Now, the problem with this method is that the period studied by the authors ended in 1995, and started in 1926, meaning that it started from a period of low valuations and ended in a period of high valuations. The simple, uncompounded average nominal return to equities over that period was 12.5%, or roughly 9% over inflation for the same period. Guess what: that’s far above any sustainable return for a developed economy’s stock market, and is an artifact of the measurement period.

I replicated the Trinity Study’s success rates (roughly) using a Monte Carlo simulation, but then replaced the return estimates with something more rational: a 4.5% long-term real return for equities (but see yesterday’s article for whether the market is currently priced for that), and 2% real for nominal bonds (later I added 2% for inflation-indexed bonds…again, these are long-term, in equilibrium numbers, not what’s available now which is a different investing question). I re-ran the simulations, and took the horizons out to 50 years, and the chart below is the result.

50yrs pic

Especially with respect to equity-heavy portfolios, the realistic portfolio success rates are dramatically lower than those based on the “historical record” (when that historical record happened to be during a very cheerful investing environment).
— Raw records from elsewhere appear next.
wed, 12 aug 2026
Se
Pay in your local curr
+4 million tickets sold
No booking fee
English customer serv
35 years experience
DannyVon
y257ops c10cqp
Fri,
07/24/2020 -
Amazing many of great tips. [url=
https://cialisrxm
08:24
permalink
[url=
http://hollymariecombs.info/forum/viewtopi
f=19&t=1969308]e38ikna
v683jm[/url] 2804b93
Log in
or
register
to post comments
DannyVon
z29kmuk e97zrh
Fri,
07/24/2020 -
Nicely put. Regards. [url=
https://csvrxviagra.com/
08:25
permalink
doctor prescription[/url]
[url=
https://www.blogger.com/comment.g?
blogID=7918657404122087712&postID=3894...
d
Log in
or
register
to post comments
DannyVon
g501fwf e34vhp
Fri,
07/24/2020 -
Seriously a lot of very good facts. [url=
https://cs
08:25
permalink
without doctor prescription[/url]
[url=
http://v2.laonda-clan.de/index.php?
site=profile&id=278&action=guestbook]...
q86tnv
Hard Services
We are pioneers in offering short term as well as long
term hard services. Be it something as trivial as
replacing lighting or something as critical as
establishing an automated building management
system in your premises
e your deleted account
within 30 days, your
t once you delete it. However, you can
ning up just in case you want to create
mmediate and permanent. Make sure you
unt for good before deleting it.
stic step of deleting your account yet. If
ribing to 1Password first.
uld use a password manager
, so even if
It is all very well and good to be optimistic, but the consequences of assuming a 7.2% real return sustained over 50 years when only a 4.5% return is realistic may be incredibly damaging to our clients’ long-term well-being and increase the chances of financial ruin to an unacceptably-high figure.

Notice that a 4% (real) withdrawal rate produces only a 68% success rate at the 30 year horizon for the all-equity portfolio! But the reality is worse than that, because a “success rate” doesn’t distinguish between the portfolios that failed at 30 years and those that failed spectacularly early on. It turns out that fully 10% of the all-equity portfolios in this simulation have been exhausted by year 19. Conversely, 90% of the portfolios of 80% TIPS and 20% equities made it at least as far as year 30 (this isn’t shown on the chart above, which doesn’t include TIPS). True, those portfolios had only a fraction of the upside an equity-heavy portfolio would have in the “lucky” case, but two further observations can be made:

  1. Shuffling off the mortal coil thirty years from now with an extra million bucks in the bank isn’t nearly as rewarding as it sounds like, while running out of money when you have ten years left to lift truly sucks; and
  2. By applying LDI concepts, some investors (depending on initial endowment) can preserve many of the features of “safe” portfolios while capturing a significant part of the upside of “risky” portfolios.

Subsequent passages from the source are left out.